About this exercise
Look through the material below. Return exactly the lines from the one with "Fundamental Theory" through the one with "emergency procedures, ensuring you can p", both included.

-- Entries supplied follows --

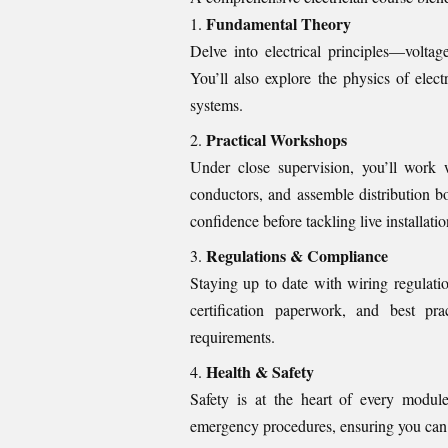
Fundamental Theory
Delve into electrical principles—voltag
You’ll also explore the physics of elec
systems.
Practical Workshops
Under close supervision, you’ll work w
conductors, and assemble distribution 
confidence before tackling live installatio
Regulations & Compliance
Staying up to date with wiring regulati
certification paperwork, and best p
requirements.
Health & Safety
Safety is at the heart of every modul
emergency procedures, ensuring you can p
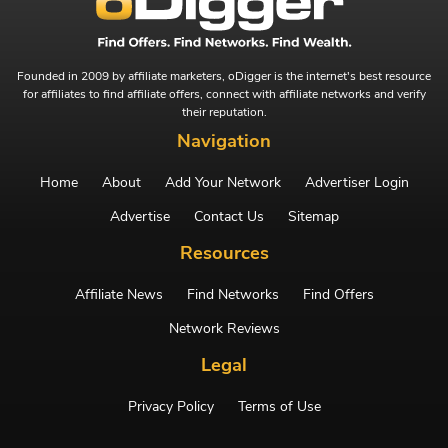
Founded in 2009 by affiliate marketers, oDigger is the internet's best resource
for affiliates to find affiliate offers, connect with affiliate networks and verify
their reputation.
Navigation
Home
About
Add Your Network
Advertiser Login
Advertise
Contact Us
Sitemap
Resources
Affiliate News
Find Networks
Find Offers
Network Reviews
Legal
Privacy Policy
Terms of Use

-- Entries supplied concluded --
-- Entries supplied follows --

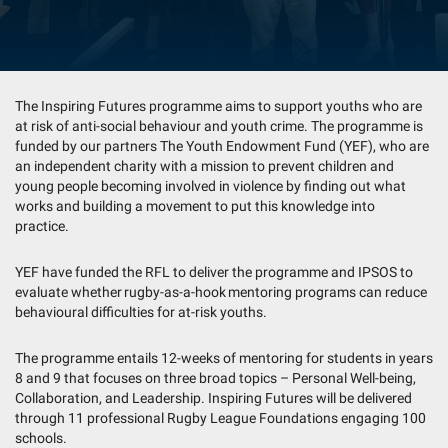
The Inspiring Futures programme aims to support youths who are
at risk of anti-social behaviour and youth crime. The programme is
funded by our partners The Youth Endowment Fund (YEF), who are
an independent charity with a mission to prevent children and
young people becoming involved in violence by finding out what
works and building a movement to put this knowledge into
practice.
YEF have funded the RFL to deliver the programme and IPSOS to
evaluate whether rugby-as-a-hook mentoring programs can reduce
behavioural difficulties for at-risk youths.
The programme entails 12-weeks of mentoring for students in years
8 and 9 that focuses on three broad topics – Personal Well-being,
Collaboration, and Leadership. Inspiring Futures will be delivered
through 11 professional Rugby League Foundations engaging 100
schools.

-- Entries supplied concluded --

Answer to this problem
Fundamental Theory
Delve into electrical principles—voltag
You’ll also explore the physics of elec
systems.
Practical Workshops
Under close supervision, you’ll work w
conductors, and assemble distribution 
confidence before tackling live installatio
Regulations & Compliance
Staying up to date with wiring regulati
certification paperwork, and best p
requirements.
Health & Safety
Safety is at the heart of every modul
emergency procedures, ensuring you can p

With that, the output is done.